[Data records]

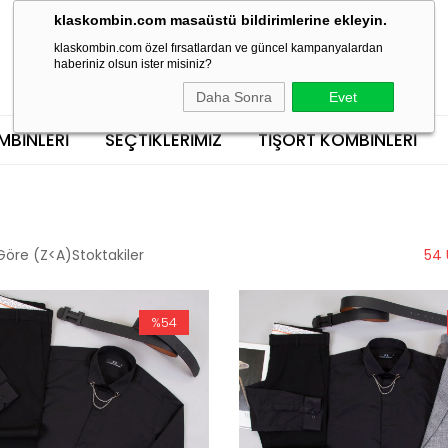
klaskombin.com masaüstü bildirimlerine ekleyin.
klaskombin.com özel fırsatlardan ve güncel kampanyalardan
haberiniz olsun ister misiniz?
Daha Sonra
Evet
MBINLERI
SEÇTİKLERİMİZ
TIŞÖRT KOMBINLERI
Göre (Z<A)
Stoktakiler
54 
%54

What this task involves >>
With the pictures removed, copy the data above word for word.

Exercise solution >>
klaskombin.com masaüstü bildirimlerine ekleyin.
klaskombin.com özel fırsatlardan ve güncel kampanyalardan
haberiniz olsun ister misiniz?
Daha Sonra
Evet
MBINLERI
SEÇTİKLERİMİZ
TIŞÖRT KOMBINLERI
Göre (Z<A)
Stoktakiler
54 
%54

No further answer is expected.